In 1885, Jin Yunmei, a young woman from China, received her medical degree from the Women’s Medical College of the New York Infirmary, becoming the first female Chinese on record to have a U.S. education.
It was a time when few Chinese men had the opportunity to study abroad, while the overwhelming majority of women remained uneducated.
China is now the world’s second largest economy. Its students now count for the largest population of international students in America. Plus, there are far more Chinese females on U.S. campuses.
The University of Iowa campus hosts 2,099 Chinese students as of this fall, and 1,070 of them are female, according to the UI International Student and Scholar Services.
Mostly single children bearing high expectations from parents, some young women are trying to escape cultural conventions and social and gender norms, but others accept traditional labels and roles.
On top of a competitive job market, limited upward mobility, and the pressure to take care of parents in later life, the traditional burden of fulfilling the female role still persists in China, and these all can be driving forces to study abroad, according to UI School of Journalism lecturer Lisa Weaver, who has worked in China as a journalist.
Jingjing Li, 20, came from Shanghai in 2011. She studies accounting, because her mother wanted her to, but she doesn’t dislike it.
“My mom has said, ‘I sent you to study abroad because I wanted you to update yourself to a higher level,’ ” Li said.
Her mother, a Hong Kong-based financial analyst, has also said landing a good husband is the ultimate goal of her getting an American education.
“I could imagine if I were still single at 30, my mom would go crazy,” Li said.
Weaver, a Californian, was astonished when she first went to China, at the age of 22, that educated women around her in their mid-20s were either married or hoping to be.
“It is about parents, it’s about society, it’s about a feeling that a women’s life didn’t seem to be complete unless she was married,” she said. “More importantly, it’s about security. If you don’t have children, who’s going to take care of you when you’re older?”
Qiuting Zhou, 22, with whom I took rhetoric class last year, came to the United States to for a sense of cultural freedom — to break through the environment where she thought everyone was assimilated by a dominant ideology.
She said her teachers since junior high had never favored her because they thought she had too many ideas and was too complicated for her age.
“I wanted to be independent and to have my own ideas,” Zhou said.
But her male friends didn’t like that type of women.
“They would think those girls too sophisticated to be controlled,” she said.
Meimei Han, a pseudonym because of her request for anonymity, said coming from a traditional family and a relatively conservative small town, she has suffered enough from traditional dogmas.
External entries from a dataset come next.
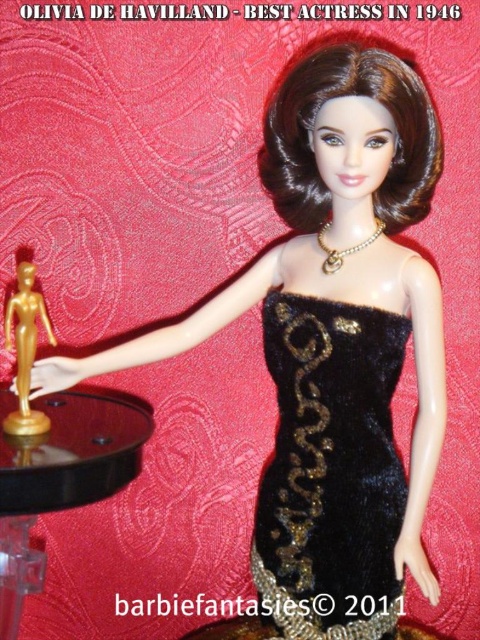 Question: Is velvet black dress at center bigger than gold metallic statuette at center?

Choices:
 (A) no
 (B) yes

Answer: (A)

Question: Observing the image, what is the correct spatial positioning of black glossy table at lower left in reference to gold metallic statuette at center?

Choices:
 (A) right
 (B) left

Answer: (A)

Question: Estimate the real-world distances between objects in this image. Which object is farther from the black glossy table at lower left?

Choices:
 (A) gold metallic statuette at center
 (B) velvet black dress at center

Answer: (B)

Question: Which object is the farthest from the velvet black dress at center?

Choices:
 (A) black glossy table at lower left
 (B) gold metallic statuette at center

Answer: (B)

Question: Which point is farther to the camera?

Choices:
 (A) gold metallic statuette at center
 (B) black glossy table at lower left
 (C) velvet black dress at center

Answer: (A)

Question: Does black glossy table at lower left appear over gold metallic statuette at center?

Choices:
 (A) no
 (B) yes

Answer: (A) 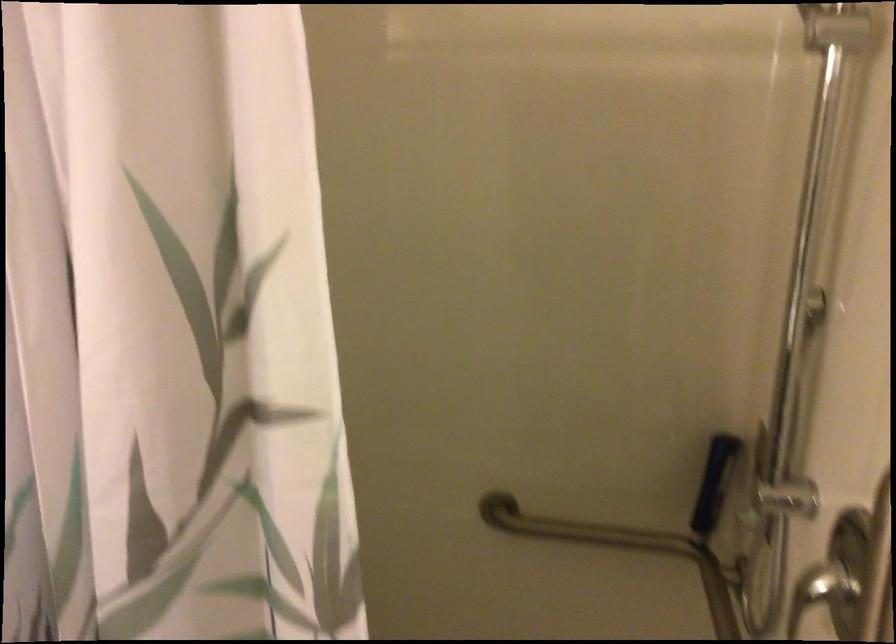 At what (x,y) coordinates should I click in order to perform the action: click on metal grab bar. Please return your answer as a coordinate pair (x, y). The width and height of the screenshot is (896, 644). Looking at the image, I should click on (622, 549).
Her American education has helped her reassess the world and view social norms for what they are.
“The traditional values imposed on women are biased, constraining women in lots of ways,” she said.
Han feels the new mores of developing China: a comfortable life, get married, and have a child at a young age, and not try to achieve is a little ridiculous.
“If [my mom and relatives] continue forcing me to rush into marriage,” she said, “I’m going to be a nun.”
Graduating with a B.S. in mathematics this past May, Han spoke to me in late October while she was packing for returning to her small hometown. She has since returned to China.
Han had planned to pursue a Ph.D. against her parents’ wishes.
“They thought it’d be hard to secure a good job with a degree in math, thus, my life would be tougher,” she said. “They were more afraid I’d become a nerd and not likely to be find a boyfriend.”
To compromise, she will apply to a master’s program and come back to America and wait and see if she will continue.